Search the data below for the string "bounding". Extract every line that contains it.

#### DATA SECTION ####

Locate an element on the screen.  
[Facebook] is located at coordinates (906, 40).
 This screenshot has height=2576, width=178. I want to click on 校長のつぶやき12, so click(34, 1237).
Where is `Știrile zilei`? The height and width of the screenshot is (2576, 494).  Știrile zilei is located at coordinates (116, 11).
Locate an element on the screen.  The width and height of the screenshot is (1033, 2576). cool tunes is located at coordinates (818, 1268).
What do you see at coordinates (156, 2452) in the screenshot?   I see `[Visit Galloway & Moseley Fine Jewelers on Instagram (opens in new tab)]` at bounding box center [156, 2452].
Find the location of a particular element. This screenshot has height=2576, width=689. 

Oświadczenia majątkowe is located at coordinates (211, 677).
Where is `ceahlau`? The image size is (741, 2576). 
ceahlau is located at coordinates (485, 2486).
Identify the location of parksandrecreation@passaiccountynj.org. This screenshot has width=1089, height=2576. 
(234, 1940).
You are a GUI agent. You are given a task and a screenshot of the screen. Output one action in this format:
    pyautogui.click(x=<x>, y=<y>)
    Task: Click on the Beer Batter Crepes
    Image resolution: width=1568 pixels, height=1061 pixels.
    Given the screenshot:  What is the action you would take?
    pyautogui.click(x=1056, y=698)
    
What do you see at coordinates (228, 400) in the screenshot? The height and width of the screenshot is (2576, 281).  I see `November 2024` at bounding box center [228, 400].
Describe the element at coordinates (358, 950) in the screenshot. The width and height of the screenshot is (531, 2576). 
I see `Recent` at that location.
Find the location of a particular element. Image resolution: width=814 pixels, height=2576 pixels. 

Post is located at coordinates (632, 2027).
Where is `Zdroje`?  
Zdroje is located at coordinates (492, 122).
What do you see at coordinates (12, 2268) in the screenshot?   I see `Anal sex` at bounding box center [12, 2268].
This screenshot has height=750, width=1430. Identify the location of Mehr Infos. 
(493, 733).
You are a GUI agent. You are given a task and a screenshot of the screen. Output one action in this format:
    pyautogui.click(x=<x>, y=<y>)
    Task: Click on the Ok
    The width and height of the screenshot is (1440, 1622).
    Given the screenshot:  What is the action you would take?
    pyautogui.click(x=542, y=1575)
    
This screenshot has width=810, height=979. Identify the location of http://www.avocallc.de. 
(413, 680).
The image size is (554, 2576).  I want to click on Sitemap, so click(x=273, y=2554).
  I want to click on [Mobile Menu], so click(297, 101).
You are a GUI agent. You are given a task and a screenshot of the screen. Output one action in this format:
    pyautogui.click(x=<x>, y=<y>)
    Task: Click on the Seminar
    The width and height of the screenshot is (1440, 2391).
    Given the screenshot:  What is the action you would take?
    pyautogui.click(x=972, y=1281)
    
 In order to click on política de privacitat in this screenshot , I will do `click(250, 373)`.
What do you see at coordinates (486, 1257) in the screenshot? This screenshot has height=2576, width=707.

####

# [RESULT OF THE TASK]
What do you see at coordinates (156, 2452) in the screenshot?   I see `[Visit Galloway & Moseley Fine Jewelers on Instagram (opens in new tab)]` at bounding box center [156, 2452].
What do you see at coordinates (228, 400) in the screenshot? The height and width of the screenshot is (2576, 281).  I see `November 2024` at bounding box center [228, 400].
What do you see at coordinates (12, 2268) in the screenshot?   I see `Anal sex` at bounding box center [12, 2268].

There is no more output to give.